For the entries that follow, report how many lines include the word "have" and add nothing.

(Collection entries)
::::::::

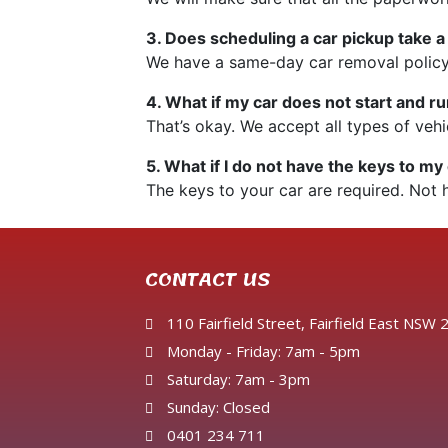
3. Does scheduling a car pickup take a
We have a same-day car removal policy
4. What if my car does not start and 
That’s okay. We accept all types of vehi
5. What if I do not have the keys to my
The keys to your car are required. Not 
CONTACT US
110 Fairfield Street, Fairfield East NSW
Monday - Friday: 7am - 5pm
Saturday: 7am - 3pm
Sunday: Closed
0401 234 711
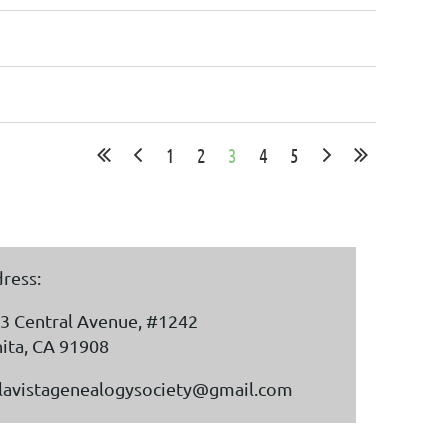
1
2
3
4
5
ress:
3 Central Avenue, #1242
ita, CA 91908
lavistagenealogysociety@gmail.com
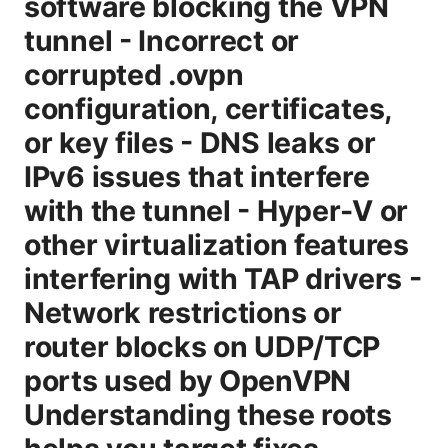
software blocking the VPN
tunnel - Incorrect or
corrupted .ovpn
configuration, certificates,
or key files - DNS leaks or
IPv6 issues that interfere
with the tunnel - Hyper-V or
other virtualization features
interfering with TAP drivers -
Network restrictions or
router blocks on UDP/TCP
ports used by OpenVPN
Understanding these roots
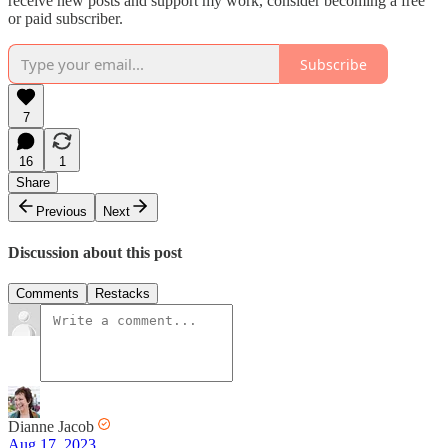
receive new posts and support my work, consider becoming a free
or paid subscriber.
Subscribe
7
16
1
Share
Previous
Next
Discussion about this post
Comments
Restacks
Dianne Jacob
Aug 17, 2023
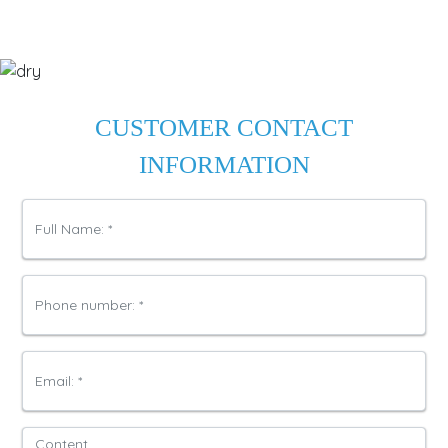
CUSTOMER CONTACT
INFORMATION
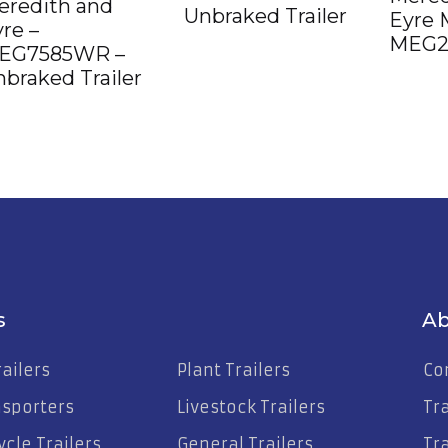
eredith and
Unbraked Trailer
Eyre 
re –
MEG2
EG7585WR –
braked Trailer
s
Ab
ailers
Plant Trailers
Co
nsporters
Livestock Trailers
Tr
cle Trailers
General Trailers
Tra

::::::::

(REPLY)
2